▸ Page-level text extractions:
###
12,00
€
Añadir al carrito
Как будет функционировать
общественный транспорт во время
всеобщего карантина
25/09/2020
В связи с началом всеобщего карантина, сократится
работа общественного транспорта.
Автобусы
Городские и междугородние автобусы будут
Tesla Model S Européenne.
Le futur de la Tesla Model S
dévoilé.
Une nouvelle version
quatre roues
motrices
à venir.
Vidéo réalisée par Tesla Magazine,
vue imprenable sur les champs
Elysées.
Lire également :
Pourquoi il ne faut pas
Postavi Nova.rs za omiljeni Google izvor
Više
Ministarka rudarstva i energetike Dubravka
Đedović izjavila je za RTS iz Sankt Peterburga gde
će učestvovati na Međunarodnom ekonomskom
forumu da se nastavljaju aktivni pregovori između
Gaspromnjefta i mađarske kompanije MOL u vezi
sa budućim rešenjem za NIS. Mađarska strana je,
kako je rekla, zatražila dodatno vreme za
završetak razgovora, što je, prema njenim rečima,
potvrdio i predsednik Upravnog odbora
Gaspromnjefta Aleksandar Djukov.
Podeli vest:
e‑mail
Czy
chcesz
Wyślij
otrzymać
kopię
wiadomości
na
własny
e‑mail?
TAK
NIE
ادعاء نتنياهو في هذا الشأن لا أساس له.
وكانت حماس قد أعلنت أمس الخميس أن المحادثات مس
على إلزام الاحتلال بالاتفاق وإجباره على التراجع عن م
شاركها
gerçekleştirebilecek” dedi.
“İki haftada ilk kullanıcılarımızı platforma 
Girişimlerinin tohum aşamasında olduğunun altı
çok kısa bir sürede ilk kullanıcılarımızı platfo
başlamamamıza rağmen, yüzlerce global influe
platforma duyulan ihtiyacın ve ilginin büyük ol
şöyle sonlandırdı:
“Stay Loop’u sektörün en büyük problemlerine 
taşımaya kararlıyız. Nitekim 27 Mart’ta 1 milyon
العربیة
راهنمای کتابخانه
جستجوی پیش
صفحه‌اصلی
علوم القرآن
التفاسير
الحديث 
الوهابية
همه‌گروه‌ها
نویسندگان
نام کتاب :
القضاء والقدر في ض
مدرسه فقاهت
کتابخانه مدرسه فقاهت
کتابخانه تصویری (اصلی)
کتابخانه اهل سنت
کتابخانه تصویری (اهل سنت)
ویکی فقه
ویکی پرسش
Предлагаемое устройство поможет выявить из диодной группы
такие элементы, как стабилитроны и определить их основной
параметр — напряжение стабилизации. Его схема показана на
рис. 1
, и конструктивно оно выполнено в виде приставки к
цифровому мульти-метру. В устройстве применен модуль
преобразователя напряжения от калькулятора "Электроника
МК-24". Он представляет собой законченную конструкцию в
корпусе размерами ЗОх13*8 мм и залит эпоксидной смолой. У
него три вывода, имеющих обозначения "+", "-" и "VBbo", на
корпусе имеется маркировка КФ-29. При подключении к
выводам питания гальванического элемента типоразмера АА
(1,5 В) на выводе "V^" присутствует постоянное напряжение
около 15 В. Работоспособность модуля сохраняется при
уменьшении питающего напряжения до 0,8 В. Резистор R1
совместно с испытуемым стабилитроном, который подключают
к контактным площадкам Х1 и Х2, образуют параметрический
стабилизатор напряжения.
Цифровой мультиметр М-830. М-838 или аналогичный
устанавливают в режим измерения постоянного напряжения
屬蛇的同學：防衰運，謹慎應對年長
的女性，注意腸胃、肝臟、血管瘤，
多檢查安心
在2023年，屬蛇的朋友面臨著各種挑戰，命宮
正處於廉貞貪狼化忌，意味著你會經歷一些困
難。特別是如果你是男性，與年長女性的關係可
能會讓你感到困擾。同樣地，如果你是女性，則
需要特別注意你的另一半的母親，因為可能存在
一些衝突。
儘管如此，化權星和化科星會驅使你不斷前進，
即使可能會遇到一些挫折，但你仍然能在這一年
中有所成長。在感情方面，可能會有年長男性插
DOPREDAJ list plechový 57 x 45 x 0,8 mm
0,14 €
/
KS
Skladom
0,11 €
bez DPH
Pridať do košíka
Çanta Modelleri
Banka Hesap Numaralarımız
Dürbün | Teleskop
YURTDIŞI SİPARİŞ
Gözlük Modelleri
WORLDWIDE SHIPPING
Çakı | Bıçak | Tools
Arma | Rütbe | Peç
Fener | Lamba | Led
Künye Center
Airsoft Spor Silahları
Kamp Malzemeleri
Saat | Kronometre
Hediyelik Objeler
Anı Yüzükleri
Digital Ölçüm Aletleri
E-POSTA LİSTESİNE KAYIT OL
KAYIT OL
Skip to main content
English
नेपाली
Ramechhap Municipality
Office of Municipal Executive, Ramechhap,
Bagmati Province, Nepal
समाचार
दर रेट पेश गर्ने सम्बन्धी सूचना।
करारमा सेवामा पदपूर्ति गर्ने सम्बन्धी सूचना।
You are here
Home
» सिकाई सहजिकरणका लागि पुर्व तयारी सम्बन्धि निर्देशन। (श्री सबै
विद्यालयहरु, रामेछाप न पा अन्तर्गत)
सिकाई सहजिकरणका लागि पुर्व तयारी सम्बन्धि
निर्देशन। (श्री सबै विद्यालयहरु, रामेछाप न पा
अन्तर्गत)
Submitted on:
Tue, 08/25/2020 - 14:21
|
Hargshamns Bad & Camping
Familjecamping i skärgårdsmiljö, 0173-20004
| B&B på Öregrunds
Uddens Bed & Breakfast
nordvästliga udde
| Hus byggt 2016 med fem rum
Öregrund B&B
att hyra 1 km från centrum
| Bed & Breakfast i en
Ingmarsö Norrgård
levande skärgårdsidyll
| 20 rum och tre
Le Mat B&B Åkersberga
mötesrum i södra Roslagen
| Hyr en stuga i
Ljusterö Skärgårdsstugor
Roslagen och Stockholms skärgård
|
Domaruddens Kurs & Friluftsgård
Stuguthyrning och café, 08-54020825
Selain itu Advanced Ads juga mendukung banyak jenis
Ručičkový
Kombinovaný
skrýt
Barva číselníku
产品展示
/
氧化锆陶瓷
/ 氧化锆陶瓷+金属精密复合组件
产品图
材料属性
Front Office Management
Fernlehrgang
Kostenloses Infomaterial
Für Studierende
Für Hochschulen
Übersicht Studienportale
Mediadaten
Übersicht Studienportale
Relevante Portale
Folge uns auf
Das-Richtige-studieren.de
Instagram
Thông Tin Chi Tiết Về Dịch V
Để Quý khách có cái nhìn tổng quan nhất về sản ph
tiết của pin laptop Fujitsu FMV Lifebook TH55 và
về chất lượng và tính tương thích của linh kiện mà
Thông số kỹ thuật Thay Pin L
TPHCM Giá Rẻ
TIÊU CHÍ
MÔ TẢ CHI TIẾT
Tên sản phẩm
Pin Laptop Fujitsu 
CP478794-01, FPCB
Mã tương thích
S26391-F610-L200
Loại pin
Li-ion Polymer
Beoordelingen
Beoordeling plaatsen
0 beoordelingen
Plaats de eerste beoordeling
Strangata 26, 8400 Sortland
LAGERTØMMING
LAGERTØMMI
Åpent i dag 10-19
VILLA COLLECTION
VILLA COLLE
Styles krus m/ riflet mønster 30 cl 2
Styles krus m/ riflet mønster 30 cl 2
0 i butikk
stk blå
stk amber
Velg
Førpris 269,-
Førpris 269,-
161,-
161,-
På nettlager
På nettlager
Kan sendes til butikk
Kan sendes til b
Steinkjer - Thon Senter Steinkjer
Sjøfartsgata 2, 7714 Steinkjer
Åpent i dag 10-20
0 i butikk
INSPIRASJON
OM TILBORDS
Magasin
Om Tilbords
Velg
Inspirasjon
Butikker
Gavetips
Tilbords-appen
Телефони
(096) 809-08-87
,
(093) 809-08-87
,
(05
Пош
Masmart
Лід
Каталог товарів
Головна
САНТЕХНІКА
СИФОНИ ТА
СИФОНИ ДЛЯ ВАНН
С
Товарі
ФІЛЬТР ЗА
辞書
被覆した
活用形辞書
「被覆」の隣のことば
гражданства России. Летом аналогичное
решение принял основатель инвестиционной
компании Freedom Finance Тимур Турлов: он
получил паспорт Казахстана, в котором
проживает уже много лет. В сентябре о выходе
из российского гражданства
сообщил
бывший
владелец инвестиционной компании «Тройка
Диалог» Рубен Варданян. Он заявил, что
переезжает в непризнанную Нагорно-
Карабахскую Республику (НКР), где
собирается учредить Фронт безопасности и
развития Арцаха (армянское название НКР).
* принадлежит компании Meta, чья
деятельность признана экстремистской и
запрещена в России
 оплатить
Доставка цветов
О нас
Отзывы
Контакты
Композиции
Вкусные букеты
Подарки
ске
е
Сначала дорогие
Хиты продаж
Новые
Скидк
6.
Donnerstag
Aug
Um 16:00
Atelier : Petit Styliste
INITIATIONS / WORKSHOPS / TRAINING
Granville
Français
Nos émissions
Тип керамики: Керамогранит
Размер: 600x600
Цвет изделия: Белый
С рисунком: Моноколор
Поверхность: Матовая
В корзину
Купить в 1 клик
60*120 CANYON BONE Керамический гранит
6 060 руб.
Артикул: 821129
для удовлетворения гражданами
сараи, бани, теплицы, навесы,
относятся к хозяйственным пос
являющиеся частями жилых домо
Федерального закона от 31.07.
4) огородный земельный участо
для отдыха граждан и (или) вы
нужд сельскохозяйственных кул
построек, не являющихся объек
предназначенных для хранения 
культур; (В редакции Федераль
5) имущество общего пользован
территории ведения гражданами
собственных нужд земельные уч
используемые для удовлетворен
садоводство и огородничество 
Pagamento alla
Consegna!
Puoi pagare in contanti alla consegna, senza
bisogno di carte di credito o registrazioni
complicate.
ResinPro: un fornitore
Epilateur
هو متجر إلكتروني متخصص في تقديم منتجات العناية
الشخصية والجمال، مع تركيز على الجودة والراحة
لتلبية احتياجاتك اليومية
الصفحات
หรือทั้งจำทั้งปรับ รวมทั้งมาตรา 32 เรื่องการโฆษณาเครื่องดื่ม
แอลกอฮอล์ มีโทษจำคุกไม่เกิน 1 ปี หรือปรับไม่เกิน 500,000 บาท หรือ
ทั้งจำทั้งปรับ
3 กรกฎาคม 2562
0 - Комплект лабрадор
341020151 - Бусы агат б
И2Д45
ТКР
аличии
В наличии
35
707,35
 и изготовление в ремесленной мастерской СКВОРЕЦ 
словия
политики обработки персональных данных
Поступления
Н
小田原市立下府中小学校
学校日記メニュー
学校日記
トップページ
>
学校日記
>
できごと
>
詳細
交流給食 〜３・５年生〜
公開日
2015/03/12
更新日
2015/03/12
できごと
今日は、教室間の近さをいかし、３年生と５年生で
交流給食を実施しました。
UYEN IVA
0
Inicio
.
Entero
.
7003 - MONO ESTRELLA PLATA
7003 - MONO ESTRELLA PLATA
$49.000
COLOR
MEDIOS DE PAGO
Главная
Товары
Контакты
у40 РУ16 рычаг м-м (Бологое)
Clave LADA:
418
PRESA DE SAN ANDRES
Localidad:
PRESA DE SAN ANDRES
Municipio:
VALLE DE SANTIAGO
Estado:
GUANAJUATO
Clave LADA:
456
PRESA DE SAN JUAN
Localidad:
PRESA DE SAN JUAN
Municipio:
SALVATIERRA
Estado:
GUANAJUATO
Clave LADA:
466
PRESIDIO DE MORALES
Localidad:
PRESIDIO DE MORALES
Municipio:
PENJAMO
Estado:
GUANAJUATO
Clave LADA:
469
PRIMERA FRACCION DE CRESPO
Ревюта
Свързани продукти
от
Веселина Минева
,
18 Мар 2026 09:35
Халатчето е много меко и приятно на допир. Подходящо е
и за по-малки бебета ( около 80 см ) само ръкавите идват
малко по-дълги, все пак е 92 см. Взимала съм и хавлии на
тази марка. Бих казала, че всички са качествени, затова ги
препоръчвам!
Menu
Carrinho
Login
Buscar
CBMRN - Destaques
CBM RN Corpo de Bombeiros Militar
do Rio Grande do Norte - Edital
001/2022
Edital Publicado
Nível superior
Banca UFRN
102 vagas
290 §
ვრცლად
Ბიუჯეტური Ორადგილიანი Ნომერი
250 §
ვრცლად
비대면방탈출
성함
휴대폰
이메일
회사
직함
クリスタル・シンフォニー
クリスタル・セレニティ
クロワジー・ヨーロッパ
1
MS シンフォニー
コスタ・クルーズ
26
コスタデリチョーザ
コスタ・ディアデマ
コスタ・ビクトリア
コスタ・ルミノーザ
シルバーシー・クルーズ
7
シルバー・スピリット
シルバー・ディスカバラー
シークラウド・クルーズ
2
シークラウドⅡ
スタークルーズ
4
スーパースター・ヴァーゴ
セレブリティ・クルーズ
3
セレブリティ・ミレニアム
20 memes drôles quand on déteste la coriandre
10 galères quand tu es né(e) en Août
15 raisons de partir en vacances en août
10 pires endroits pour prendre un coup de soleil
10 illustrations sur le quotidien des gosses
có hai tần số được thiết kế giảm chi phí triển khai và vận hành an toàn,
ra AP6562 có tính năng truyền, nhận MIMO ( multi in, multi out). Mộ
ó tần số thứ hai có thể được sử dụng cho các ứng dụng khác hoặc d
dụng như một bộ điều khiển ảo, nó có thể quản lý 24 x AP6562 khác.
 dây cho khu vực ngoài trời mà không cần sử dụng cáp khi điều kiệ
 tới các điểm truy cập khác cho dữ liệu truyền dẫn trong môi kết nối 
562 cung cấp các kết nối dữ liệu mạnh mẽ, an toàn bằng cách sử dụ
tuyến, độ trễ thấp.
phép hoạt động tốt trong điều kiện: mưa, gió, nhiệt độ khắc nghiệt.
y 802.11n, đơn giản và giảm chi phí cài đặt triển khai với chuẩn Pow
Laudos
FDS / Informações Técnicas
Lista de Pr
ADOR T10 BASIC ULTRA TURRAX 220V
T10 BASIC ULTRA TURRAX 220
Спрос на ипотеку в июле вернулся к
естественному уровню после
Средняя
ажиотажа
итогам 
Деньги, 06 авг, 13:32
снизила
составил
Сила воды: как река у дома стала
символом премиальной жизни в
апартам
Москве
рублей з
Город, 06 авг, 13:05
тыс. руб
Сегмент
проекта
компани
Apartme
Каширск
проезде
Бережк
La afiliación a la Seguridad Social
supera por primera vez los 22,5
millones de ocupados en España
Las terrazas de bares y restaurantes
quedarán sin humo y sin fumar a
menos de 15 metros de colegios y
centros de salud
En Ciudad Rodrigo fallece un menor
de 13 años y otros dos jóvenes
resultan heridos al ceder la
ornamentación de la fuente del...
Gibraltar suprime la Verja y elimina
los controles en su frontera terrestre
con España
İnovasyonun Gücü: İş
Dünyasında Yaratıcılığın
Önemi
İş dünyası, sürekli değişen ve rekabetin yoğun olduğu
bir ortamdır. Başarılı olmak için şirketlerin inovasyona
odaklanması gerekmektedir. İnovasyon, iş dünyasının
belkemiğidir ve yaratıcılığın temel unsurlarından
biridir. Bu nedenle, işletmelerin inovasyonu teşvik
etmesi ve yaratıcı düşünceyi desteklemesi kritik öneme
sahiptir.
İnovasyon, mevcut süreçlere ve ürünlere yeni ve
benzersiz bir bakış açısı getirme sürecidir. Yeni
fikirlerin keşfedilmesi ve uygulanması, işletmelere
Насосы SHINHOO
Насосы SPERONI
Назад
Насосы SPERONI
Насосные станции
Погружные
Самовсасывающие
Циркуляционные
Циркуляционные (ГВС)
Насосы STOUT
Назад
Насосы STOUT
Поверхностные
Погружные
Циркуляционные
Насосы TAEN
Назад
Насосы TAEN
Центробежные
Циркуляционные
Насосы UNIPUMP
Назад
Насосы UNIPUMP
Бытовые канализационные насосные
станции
###
▸ Work order:
Wherever the string "Ramechhap" occurs in the records, copy the line it is in.

▸ Response:
Ramechhap Municipality
Office of Municipal Executive, Ramechhap,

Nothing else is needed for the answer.